Exercise inputs:
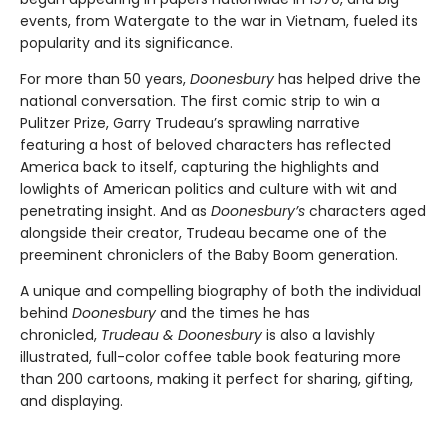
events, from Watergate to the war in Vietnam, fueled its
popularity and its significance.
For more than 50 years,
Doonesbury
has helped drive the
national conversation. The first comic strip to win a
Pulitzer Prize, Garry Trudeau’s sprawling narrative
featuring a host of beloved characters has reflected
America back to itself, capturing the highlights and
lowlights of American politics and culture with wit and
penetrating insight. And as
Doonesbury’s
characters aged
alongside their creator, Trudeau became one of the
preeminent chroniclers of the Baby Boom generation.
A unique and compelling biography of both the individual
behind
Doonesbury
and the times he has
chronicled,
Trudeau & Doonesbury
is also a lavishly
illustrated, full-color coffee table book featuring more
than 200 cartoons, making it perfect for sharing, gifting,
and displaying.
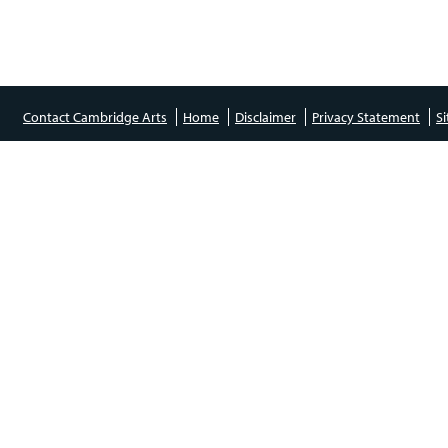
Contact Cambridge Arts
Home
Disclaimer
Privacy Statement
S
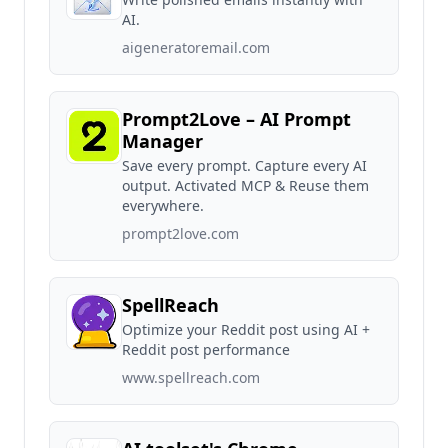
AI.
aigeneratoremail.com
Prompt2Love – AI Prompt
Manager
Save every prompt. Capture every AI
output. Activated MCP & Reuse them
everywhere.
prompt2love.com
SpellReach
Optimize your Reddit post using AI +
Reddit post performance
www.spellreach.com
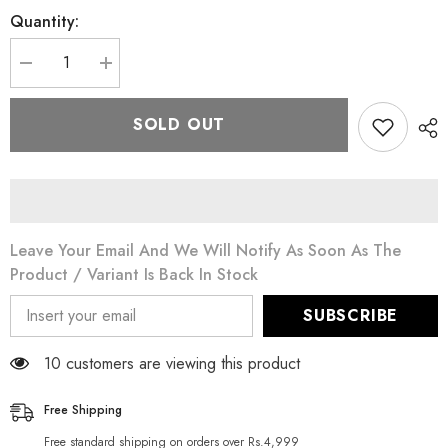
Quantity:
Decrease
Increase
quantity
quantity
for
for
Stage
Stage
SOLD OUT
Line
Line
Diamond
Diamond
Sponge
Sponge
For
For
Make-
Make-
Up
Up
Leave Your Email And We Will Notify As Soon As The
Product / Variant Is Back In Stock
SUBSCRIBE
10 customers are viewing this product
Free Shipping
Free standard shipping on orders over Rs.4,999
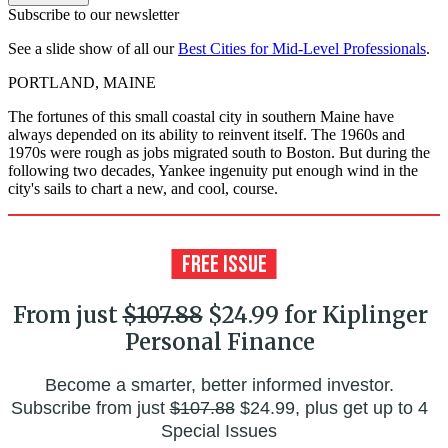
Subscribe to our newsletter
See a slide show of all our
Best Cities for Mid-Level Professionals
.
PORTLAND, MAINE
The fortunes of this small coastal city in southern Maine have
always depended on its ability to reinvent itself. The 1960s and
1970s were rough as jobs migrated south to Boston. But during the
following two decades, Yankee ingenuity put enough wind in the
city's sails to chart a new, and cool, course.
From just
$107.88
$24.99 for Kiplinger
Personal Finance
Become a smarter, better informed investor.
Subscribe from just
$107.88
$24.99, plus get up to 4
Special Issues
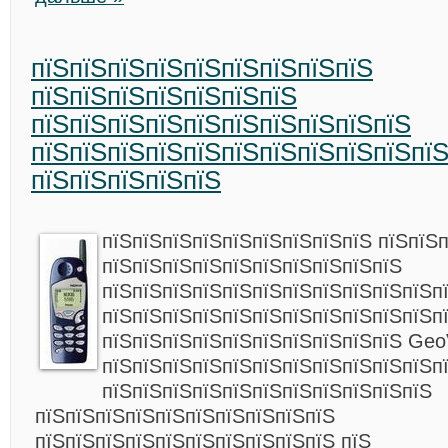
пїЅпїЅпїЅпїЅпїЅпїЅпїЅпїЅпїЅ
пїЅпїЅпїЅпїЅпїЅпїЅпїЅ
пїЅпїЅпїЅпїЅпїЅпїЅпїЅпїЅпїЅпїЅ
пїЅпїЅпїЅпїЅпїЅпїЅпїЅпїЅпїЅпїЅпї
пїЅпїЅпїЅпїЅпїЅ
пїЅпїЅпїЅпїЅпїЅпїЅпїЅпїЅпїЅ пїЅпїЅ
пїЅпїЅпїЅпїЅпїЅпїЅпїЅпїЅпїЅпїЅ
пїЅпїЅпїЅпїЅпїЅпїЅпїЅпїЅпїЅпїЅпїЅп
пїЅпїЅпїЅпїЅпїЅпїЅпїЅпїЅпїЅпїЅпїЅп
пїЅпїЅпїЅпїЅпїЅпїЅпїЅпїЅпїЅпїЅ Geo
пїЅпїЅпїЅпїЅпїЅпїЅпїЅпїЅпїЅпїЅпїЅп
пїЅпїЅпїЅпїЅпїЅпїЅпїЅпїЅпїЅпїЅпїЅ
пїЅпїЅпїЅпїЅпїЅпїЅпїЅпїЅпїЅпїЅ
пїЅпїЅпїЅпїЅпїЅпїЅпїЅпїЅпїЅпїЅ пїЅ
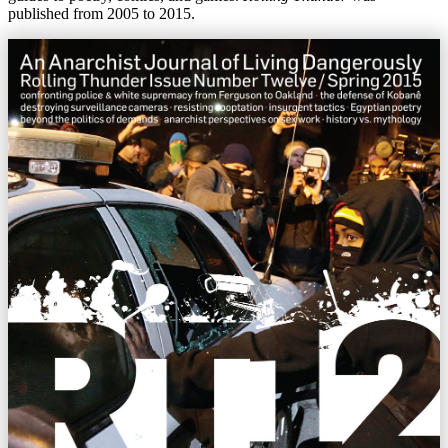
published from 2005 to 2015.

Task directions:
Using the records above, copy all lines that include the word "featuring".

Written solution:
featuring a host of beloved characters has reflected
illustrated, full-color coffee table book featuring more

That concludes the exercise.